Things to do (obviously): catch the output, check if a connection is possible (system can be pinged, ssh-keys are exchanged, ...) and so on ... but this is implementation, not design.

For things a function has to manipulate (instead of just know) there are two ways: first, you can catch the <stdout> of a function:

function fSub
{

echo "bla"
echo "foo"
echo "bar"

return 0
}

# main()
typeset OUTPUT=""

fSub | while read OUTPUT ; do
  ....
done

Second, there is the process substitution:

function fSub
{
echo "bla"

return 0
}

# main()
typeset var=$(fSub)

I hope this helps.

bakunin

Don_Cragun · July 13, 2016, 3:16pm

In addition to the sage advice bakunin provided, the following code in your _exec function seem to demonstrate a misunderstanding of how parameter expansions work in the shell:

        local CMD=$1
        local OUT="$( $CMD 2>&1 ;echo "||$?" )"
        local EXIT_CODE="${OUT##*||}"

        # if no output is there at all [[:space:]]* does
        # not match. So do one with space and one without

        OUT="${OUT%[[:space:]]*||[0-9]*}"
        OUT="${OUT%||[0-9]*}"
        OUT="${OUT:-<EMPTY>}"

In the four shell parameter expansions:

${var%pattern}
${var%%pattern}
${var#pattern}
${var##pattern}

pattern is a filename matching pattern; not a regular expression. To get rid of the last || followed by any string of characters from the end of the variable var , you just need:

output=${out%||*}

or (given the way you assign values to the variable out ):

output=${out%||$EXIT_CODE}

should produce identical results.

You then seem to be trying to strip off trailing whitespace characters from the output produced by running $CMD 2>&1 and, after doing that, to change an empty string to the non-empty string EMPTY . But, I have no idea why that is something you would want to do??? And, if that is something you want to do, that is not the way to do it.

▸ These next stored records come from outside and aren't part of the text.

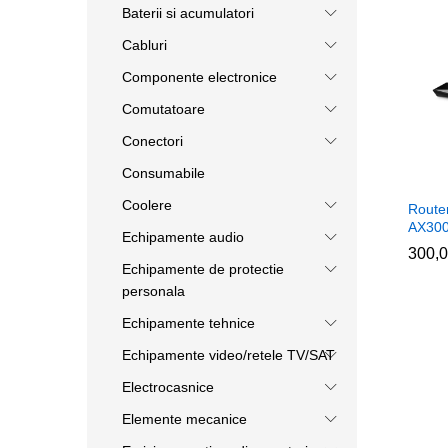
Baterii si acumulatori
Cabluri
Componente electronice
Comutatoare
Conectori
Consumabile
Coolere
Route
AX300
Echipamente audio
300,
300,
Echipamente de protectie
personala
Echipamente tehnice
Echipamente video/retele TV/SAT
Electrocasnice
Elemente mecanice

joker · July 14, 2016, 4:31pm

Thanks for you effort to help me. I'm not a programmer, but a senior system administrator with experience in a dozen different scripting languages and some mainly school-only experience with C/C++/Java. I read your thread in full but did not discover any additional knowledge, which I do not already have. But again, thanks for your kindness to write such extensive explanations for me.

pattern is a filename matching pattern; not a regular expression. To get rid of the last || followed by any string of characters from the end of the variable var , you just need:

Code:
output=${out%||*}

Of course that is correct. I wrote ${out%||[0-9]*}, because I wanted a numerical value(Exit code) to be matched. That is not meant as a regex. Since it never should be zero chars long, which would be the meaning of the regex. It should be a number followed by something.

The reason was because of the not very likely case, the program output contains ||. I'm realizing now that this is not possible, because ${..%||*} matches only the last occurrance of the the pattern, which must be the one I appended myself. So my construction does not add any extra value.

OUT="${OUT:-<EMPTY>}"

Setting OUT to the string "<EMPTY>" is exactly what I'm accomplishing here. The reason is to explicitly point out in the logfile that the command did not output any result. I want it that way because it's a clearer message than just an empty string, which may have other reasons to occur.

---

Thanks for all hints so far. Any hints on the main question asked? ...which is: Ideas and hints to getting nicer, more easy to use/read bash-code on the calling side outside of the _exec function.